Work request ▸ Search the material below for the word "logo". Copy every line where it is found.

● ● ● ●

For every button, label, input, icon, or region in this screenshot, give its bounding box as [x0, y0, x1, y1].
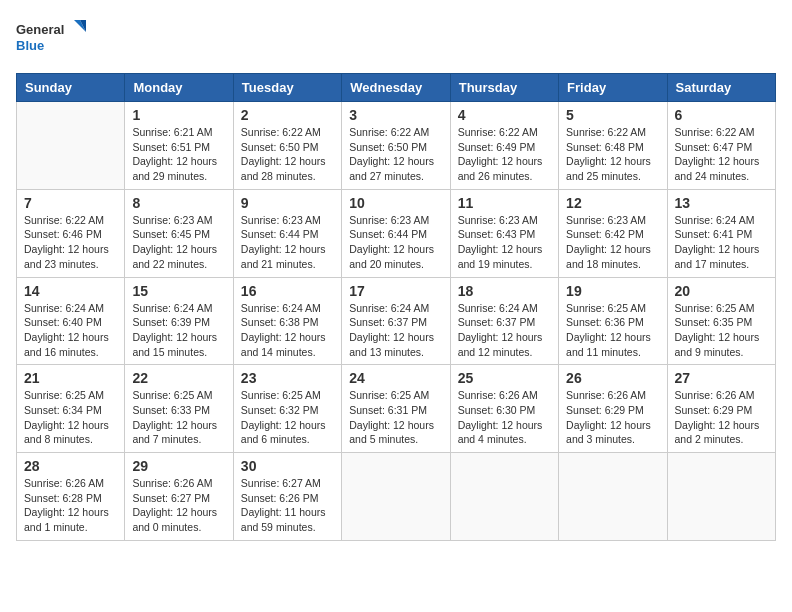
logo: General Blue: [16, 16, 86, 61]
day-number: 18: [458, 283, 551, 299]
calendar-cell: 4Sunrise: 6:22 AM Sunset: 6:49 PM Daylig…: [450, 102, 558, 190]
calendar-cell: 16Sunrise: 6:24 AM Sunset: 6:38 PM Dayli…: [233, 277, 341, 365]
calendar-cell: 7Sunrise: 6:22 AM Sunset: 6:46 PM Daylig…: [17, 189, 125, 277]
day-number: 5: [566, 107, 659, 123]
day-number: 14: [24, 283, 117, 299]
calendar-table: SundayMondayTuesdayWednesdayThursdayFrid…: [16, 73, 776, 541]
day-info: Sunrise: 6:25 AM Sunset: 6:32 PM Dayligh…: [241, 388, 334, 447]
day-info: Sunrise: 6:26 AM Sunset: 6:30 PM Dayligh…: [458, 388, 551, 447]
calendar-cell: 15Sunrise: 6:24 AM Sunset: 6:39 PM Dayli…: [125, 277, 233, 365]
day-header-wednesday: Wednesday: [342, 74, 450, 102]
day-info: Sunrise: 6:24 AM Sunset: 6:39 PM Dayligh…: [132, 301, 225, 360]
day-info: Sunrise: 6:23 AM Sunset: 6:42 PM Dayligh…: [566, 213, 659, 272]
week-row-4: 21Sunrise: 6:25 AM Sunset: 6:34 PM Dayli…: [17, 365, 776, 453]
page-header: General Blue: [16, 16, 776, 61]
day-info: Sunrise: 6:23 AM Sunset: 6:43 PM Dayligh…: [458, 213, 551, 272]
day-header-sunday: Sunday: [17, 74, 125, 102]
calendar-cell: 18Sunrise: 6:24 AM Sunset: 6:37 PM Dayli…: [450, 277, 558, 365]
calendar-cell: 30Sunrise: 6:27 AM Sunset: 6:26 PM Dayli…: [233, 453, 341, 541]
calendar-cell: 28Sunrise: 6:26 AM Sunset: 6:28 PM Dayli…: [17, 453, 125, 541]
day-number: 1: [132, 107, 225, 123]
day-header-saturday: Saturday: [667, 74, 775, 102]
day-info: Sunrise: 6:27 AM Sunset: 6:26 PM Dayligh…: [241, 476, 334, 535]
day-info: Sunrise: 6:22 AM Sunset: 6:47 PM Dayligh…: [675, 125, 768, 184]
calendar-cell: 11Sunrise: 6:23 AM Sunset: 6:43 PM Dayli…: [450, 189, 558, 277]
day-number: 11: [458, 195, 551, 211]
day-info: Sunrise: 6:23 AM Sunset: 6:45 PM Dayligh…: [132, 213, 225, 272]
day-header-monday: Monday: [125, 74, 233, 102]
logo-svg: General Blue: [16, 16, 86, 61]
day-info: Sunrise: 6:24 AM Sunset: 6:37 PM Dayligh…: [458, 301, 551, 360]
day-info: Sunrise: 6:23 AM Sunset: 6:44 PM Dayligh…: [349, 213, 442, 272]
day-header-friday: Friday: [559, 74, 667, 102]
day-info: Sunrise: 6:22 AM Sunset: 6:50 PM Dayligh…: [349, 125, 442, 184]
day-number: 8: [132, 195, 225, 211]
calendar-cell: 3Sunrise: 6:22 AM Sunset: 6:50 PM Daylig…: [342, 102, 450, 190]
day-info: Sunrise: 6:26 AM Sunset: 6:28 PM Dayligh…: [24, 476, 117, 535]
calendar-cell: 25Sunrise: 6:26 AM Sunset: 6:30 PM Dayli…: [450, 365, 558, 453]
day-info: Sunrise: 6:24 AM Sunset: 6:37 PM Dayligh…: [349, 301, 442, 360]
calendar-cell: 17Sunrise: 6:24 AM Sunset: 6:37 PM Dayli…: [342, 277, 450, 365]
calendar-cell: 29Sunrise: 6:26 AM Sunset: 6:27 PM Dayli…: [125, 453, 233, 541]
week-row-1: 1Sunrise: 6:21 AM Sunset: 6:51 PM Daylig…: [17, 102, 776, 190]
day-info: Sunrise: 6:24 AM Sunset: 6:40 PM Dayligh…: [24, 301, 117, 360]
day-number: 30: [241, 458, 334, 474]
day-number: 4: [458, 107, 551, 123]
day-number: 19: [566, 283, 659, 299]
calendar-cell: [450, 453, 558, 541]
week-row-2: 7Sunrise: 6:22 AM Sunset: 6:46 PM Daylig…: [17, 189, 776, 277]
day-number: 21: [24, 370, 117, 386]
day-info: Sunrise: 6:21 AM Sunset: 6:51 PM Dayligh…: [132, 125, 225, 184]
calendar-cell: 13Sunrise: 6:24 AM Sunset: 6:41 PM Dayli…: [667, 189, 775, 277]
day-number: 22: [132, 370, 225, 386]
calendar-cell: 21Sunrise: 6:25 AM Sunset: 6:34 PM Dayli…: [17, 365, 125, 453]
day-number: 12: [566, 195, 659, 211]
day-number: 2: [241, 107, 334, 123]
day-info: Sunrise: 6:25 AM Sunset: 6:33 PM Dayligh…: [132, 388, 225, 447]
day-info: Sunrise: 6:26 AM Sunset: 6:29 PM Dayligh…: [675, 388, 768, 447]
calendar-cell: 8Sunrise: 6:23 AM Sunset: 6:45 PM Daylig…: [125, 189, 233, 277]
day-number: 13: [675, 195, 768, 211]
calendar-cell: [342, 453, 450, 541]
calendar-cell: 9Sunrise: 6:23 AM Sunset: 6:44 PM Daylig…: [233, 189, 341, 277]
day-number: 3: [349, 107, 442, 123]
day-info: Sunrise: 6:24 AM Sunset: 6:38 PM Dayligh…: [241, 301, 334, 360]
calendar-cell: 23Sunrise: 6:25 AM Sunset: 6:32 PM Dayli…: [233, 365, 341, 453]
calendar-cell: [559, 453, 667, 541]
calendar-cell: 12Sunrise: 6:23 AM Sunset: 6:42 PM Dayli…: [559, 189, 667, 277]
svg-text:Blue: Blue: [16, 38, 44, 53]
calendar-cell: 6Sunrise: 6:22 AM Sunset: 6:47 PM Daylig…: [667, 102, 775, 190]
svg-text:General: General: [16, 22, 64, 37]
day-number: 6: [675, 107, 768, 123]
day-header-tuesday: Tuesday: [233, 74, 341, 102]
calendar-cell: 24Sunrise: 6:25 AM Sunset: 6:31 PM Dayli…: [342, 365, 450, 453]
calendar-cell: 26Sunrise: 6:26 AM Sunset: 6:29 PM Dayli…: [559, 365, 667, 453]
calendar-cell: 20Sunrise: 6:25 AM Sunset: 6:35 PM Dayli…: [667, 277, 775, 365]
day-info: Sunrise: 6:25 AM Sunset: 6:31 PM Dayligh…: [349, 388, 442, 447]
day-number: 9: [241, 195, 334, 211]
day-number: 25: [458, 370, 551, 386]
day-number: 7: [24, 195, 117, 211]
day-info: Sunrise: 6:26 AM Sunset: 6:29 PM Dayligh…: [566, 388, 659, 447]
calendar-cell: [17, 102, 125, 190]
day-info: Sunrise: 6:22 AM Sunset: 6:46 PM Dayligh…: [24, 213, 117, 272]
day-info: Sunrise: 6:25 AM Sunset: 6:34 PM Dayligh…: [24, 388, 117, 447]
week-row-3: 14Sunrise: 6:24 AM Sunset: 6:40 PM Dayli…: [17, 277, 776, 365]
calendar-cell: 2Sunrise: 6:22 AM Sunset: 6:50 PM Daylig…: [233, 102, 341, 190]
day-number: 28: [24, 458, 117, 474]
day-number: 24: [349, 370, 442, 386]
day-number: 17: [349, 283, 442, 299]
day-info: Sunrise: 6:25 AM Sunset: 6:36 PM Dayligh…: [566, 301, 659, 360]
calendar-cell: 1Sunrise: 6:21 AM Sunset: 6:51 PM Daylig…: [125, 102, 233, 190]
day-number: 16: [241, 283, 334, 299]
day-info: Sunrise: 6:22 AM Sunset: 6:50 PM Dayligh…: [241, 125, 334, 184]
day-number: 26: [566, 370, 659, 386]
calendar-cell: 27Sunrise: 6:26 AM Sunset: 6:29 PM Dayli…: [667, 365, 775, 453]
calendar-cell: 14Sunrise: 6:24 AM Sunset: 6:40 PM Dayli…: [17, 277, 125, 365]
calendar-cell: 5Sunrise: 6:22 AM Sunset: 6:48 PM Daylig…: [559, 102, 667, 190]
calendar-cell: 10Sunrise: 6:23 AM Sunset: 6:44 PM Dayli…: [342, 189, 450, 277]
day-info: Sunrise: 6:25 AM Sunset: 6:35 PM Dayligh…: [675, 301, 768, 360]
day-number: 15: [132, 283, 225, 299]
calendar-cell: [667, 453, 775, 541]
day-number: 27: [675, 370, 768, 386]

● ● ● ●

Reply to the exercise ▸
logo: General Blue: [16, 16, 86, 61]
logo-svg: General Blue: [16, 16, 86, 61]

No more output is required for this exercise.